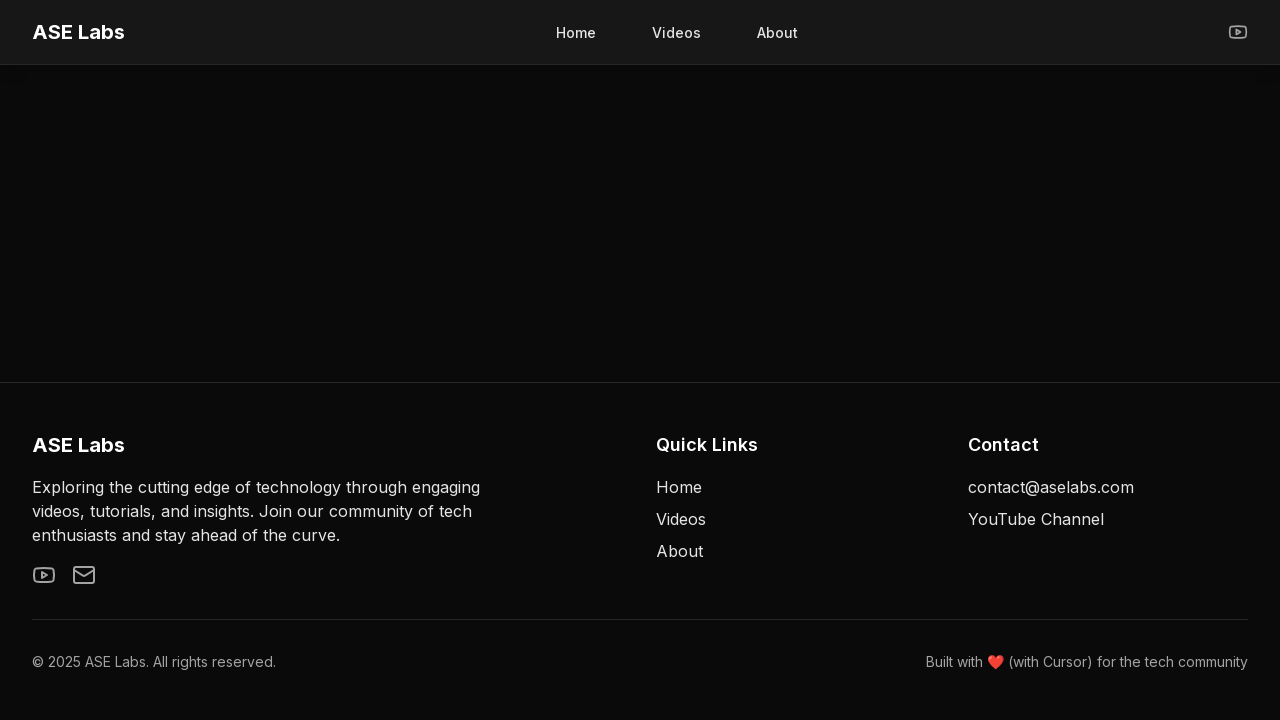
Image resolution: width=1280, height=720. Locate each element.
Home (576, 32)
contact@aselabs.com (1051, 487)
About (777, 32)
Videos (676, 32)
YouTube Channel (1036, 519)
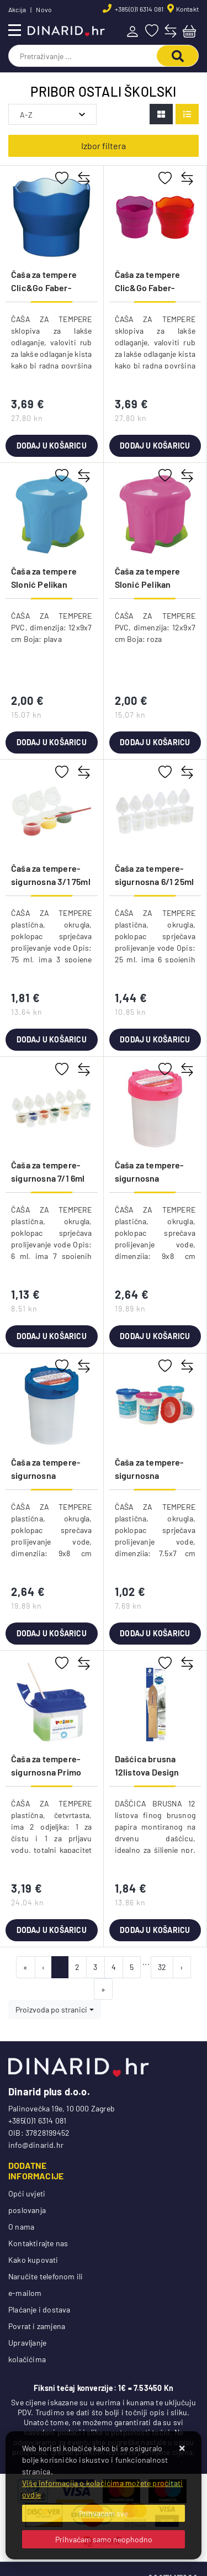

-------------------------

● PROBLEM DESCRIPTION
Print every record above exactly, but no pictures.

● SOLUTION TO THIS PROBLEM
Image resolution: width=1280, height=720. Locate each element.
Home (576, 32)
contact@aselabs.com (1051, 487)
About (777, 32)
Videos (676, 32)
YouTube Channel (1036, 519)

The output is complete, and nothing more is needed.